TASK INSTRUCTIONS: Transcribe every entry word for word. Skip the pictures.

[DATA PROVIDED — start]

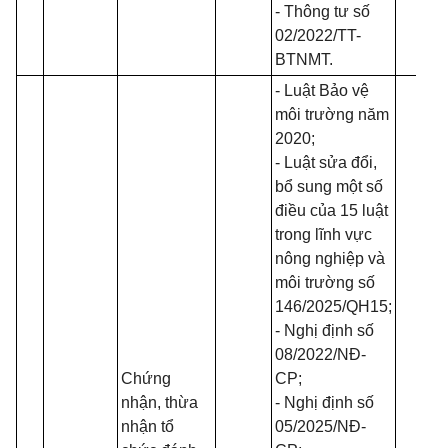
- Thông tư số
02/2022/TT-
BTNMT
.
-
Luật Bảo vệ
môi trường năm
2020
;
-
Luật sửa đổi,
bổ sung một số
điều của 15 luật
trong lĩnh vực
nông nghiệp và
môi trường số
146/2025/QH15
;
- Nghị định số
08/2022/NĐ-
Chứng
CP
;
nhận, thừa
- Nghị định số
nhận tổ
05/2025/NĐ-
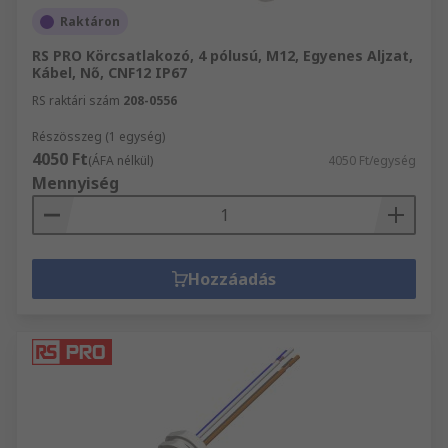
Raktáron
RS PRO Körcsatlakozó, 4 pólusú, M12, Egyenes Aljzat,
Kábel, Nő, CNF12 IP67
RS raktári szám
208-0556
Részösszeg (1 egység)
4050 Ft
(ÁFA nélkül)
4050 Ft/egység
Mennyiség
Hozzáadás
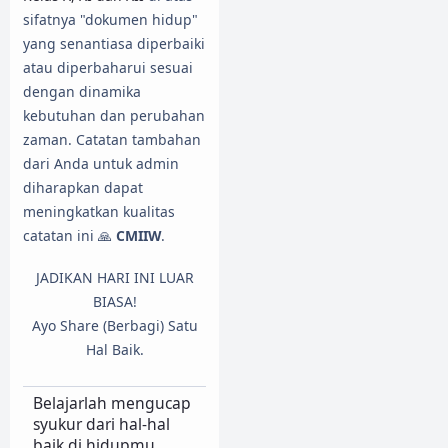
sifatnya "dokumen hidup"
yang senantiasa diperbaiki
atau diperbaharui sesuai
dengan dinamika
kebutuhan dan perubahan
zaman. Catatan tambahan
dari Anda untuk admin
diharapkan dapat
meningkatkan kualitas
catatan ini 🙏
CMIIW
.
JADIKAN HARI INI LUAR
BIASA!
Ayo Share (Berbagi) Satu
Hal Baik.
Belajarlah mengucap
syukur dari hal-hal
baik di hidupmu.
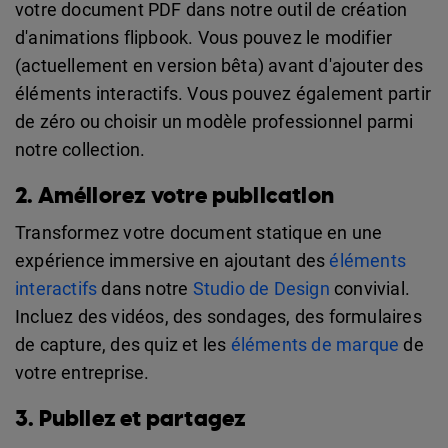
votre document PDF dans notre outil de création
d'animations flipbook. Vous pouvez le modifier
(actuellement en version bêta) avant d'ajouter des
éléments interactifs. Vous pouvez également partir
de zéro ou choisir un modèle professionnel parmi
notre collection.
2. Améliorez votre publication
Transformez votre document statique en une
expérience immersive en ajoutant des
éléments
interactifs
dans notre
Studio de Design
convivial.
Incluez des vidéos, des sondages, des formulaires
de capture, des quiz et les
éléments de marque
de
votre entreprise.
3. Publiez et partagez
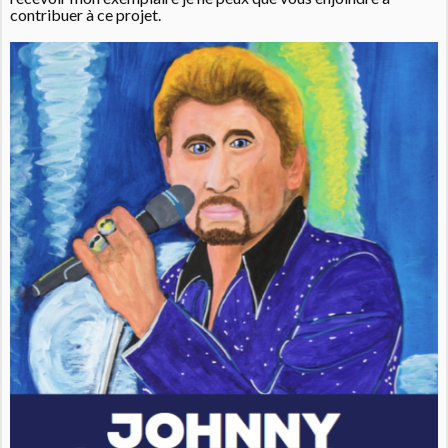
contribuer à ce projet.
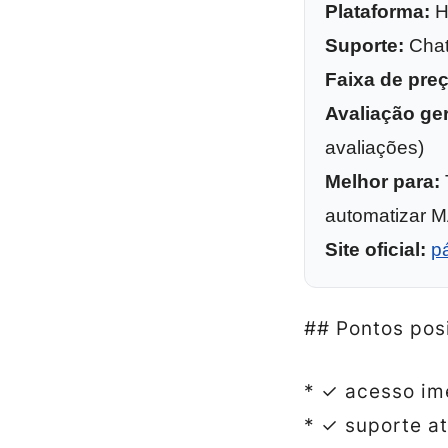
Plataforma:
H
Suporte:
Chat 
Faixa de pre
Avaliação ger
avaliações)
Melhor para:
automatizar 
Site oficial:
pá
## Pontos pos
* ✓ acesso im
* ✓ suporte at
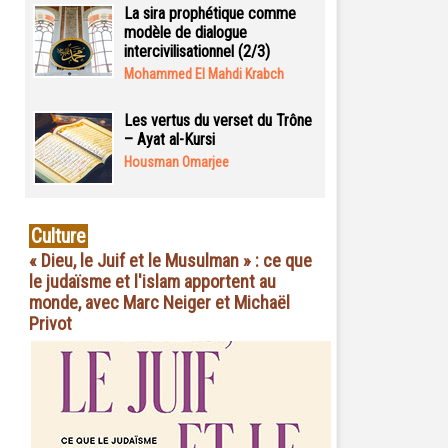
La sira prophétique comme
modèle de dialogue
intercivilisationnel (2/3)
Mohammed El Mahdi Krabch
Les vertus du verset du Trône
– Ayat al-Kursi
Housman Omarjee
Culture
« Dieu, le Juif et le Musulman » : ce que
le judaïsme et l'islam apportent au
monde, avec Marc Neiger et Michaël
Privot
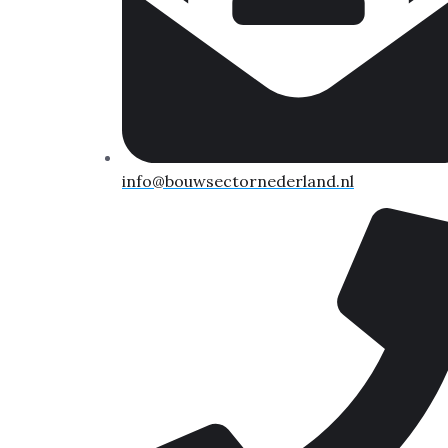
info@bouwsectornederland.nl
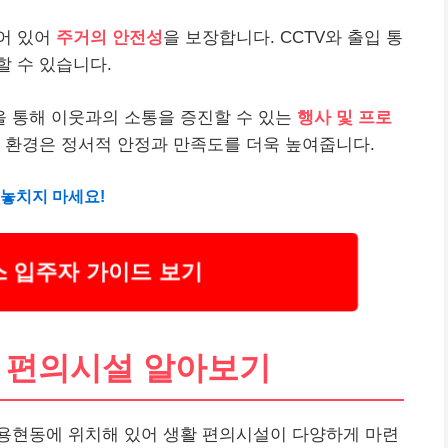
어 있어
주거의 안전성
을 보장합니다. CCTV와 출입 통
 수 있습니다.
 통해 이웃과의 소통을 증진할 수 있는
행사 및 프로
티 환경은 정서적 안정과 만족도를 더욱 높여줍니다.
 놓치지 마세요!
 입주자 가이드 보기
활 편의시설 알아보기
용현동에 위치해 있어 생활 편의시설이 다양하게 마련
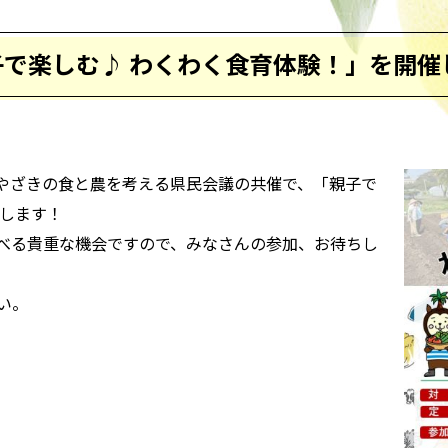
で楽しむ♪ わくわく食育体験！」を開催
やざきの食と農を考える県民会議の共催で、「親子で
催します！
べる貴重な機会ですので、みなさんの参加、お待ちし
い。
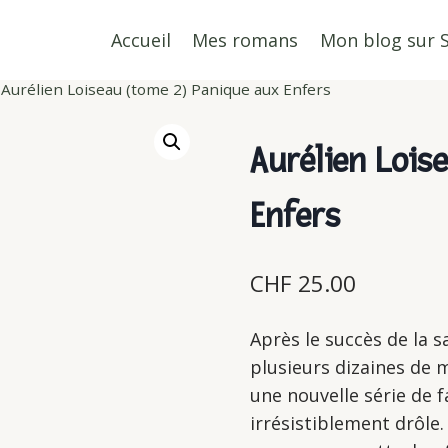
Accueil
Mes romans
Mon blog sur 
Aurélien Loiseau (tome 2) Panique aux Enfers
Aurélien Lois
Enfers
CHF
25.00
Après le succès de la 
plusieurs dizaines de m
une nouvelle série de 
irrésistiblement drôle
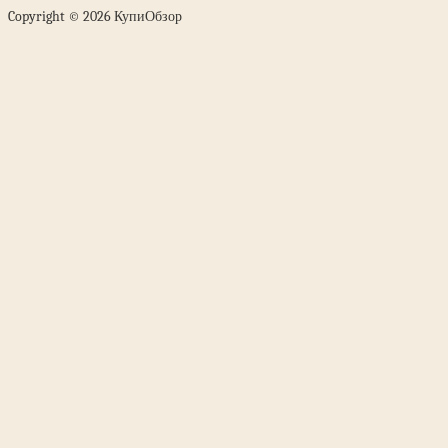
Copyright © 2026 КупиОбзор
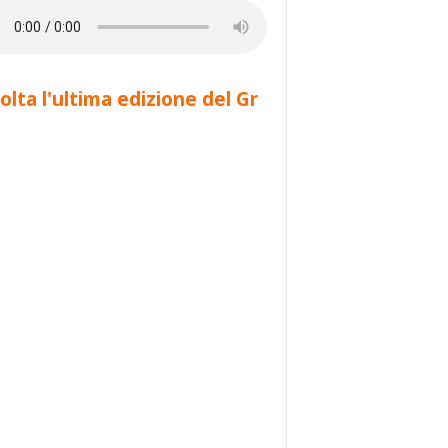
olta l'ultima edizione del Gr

[DATA PROVIDED — finish]

RESULT:
- Thông tư số
02/2022/TT-
BTNMT
.
-
Luật Bảo vệ
môi trường năm
2020
;
-
Luật sửa đổi,
bổ sung một số
điều của 15 luật
trong lĩnh vực
nông nghiệp và
môi trường số
146/2025/QH15
;
- Nghị định số
08/2022/NĐ-
Chứng
CP
;
nhận, thừa
- Nghị định số
nhận tổ
05/2025/NĐ-
Raktáron
RS PRO Körcsatlakozó, 4 pólusú, M12, Egyenes Aljzat,
Kábel, Nő, CNF12 IP67
RS raktári szám
208-0556
Részösszeg (1 egység)
4050 Ft
(ÁFA nélkül)
4050 Ft/egység
Mennyiség
Hozzáadás
sifatnya "dokumen hidup"
yang senantiasa diperbaiki
atau diperbaharui sesuai
dengan dinamika
kebutuhan dan perubahan
zaman. Catatan tambahan
dari Anda untuk admin
diharapkan dapat
meningkatkan kualitas
catatan ini 🙏
CMIIW
.
JADIKAN HARI INI LUAR
BIASA!
Ayo Share (Berbagi) Satu
Hal Baik.
Belajarlah mengucap
syukur dari hal-hal
baik di hidupmu.
votre document PDF dans notre outil de création
d'animations flipbook. Vous pouvez le modifier
(actuellement en version bêta) avant d'ajouter des
éléments interactifs. Vous pouvez également partir
de zéro ou choisir un modèle professionnel parmi
notre collection.
2. Améliorez votre publication
Transformez votre document statique en une
expérience immersive en ajoutant des
éléments
interactifs
dans notre
Studio de Design
convivial.
Incluez des vidéos, des sondages, des formulaires
de capture, des quiz et les
éléments de marque
de
votre entreprise.
3. Publiez et partagez
contribuer à ce projet.
Plataforma:
H
Suporte:
Chat 
Faixa de pre
Avaliação ger
avaliações)
Melhor para:
automatizar 
Site oficial:
pá
## Pontos pos
* ✓ acesso im
* ✓ suporte at
La sira prophétique comme
modèle de dialogue
intercivilisationnel (2/3)
Mohammed El Mahdi Krabch
Les vertus du verset du Trône
– Ayat al-Kursi
Housman Omarjee
Culture
« Dieu, le Juif et le Musulman » : ce que
le judaïsme et l'islam apportent au
monde, avec Marc Neiger et Michaël
Privot
info@bouwsectornederland.nl
어 있어
주거의 안전성
을 보장합니다. CCTV와 출입 통
 수 있습니다.
 통해 이웃과의 소통을 증진할 수 있는
행사 및 프로
티 환경은 정서적 안정과 만족도를 더욱 높여줍니다.
 놓치지 마세요!
 입주자 가이드 보기
활 편의시설 알아보기
용현동에 위치해 있어 생활 편의시설이 다양하게 마련
で楽しむ♪ わくわく食育体験！」を開催
やざきの食と農を考える県民会議の共催で、「親子で
催します！
べる貴重な機会ですので、みなさんの参加、お待ちし
い。
Accueil
Mes romans
Mon blog sur 
Aurélien Loiseau (tome 2) Panique aux Enfers
Aurélien Lois
Enfers
CHF
25.00
Après le succès de la 
plusieurs dizaines de m
une nouvelle série de 
irrésistiblement drôle
Copyright © 2026 КупиОбзор
olta l'ultima edizione del Gr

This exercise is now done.